__Page images and extracted text__
=== Section Start ===

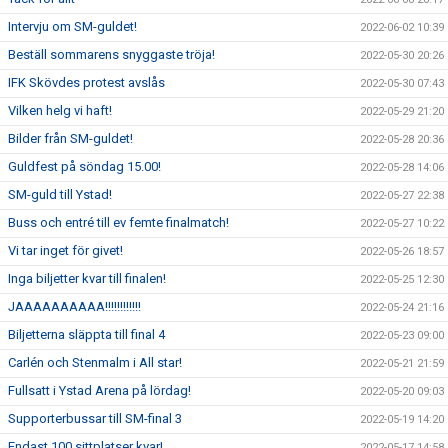
Intervju om SM-guldet!
2022-06-02 10:39
Beställ sommarens snyggaste tröja!
2022-05-30 20:26
IFK Skövdes protest avslås
2022-05-30 07:43
Vilken helg vi haft!
2022-05-29 21:20
Bilder från SM-guldet!
2022-05-28 20:36
Guldfest på söndag 15.00!
2022-05-28 14:06
SM-guld till Ystad!
2022-05-27 22:38
Buss och entré till ev femte finalmatch!
2022-05-27 10:22
Vi tar inget för givet!
2022-05-26 18:57
Inga biljetter kvar till finalen!
2022-05-25 12:30
JAAAAAAAAAA!!!!!!!!!!!!
2022-05-24 21:16
Biljetterna släppta till final 4
2022-05-23 09:00
Carlén och Stenmalm i All star!
2022-05-21 21:59
Fullsatt i Ystad Arena på lördag!
2022-05-20 09:03
Supporterbussar till SM-final 3
2022-05-19 14:20
Endast 100 sittplatser kvar!
2022-05-17 14:58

=== Section End ===

__AIM OF THE TASK__
Could you copy each line above exactly as written, minus any pictures?

__SOLUTION FOR THIS EXERCISE__
Intervju om SM-guldet!
2022-06-02 10:39
Beställ sommarens snyggaste tröja!
2022-05-30 20:26
IFK Skövdes protest avslås
2022-05-30 07:43
Vilken helg vi haft!
2022-05-29 21:20
Bilder från SM-guldet!
2022-05-28 20:36
Guldfest på söndag 15.00!
2022-05-28 14:06
SM-guld till Ystad!
2022-05-27 22:38
Buss och entré till ev femte finalmatch!
2022-05-27 10:22
Vi tar inget för givet!
2022-05-26 18:57
Inga biljetter kvar till finalen!
2022-05-25 12:30
JAAAAAAAAAA!!!!!!!!!!!!
2022-05-24 21:16
Biljetterna släppta till final 4
2022-05-23 09:00
Carlén och Stenmalm i All star!
2022-05-21 21:59
Fullsatt i Ystad Arena på lördag!
2022-05-20 09:03
Supporterbussar till SM-final 3
2022-05-19 14:20
Endast 100 sittplatser kvar!
2022-05-17 14:58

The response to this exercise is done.